+++ RECORDS TO PROCESS +++
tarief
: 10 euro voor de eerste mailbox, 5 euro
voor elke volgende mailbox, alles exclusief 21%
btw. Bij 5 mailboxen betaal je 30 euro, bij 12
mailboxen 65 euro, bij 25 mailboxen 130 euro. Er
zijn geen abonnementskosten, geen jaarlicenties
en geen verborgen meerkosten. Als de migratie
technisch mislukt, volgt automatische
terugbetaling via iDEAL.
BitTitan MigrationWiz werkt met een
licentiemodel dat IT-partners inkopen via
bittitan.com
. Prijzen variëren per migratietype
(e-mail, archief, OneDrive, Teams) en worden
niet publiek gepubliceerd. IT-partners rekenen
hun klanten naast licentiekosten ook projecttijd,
+++
+++ RECORDS TO PROCESS +++
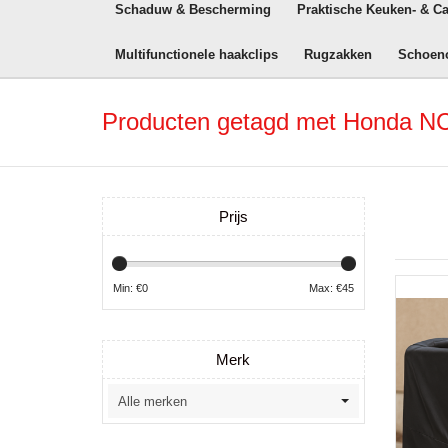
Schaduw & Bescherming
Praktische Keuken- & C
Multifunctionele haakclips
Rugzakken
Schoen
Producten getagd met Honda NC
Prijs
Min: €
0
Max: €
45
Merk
+++
_TASK INSTRUCTIONS:_ Copy down every line of the material above that includes the string "euro".

_RESULT BELOW:_
: 10 euro voor de eerste mailbox, 5 euro
btw. Bij 5 mailboxen betaal je 30 euro, bij 12
mailboxen 65 euro, bij 25 mailboxen 130 euro. Er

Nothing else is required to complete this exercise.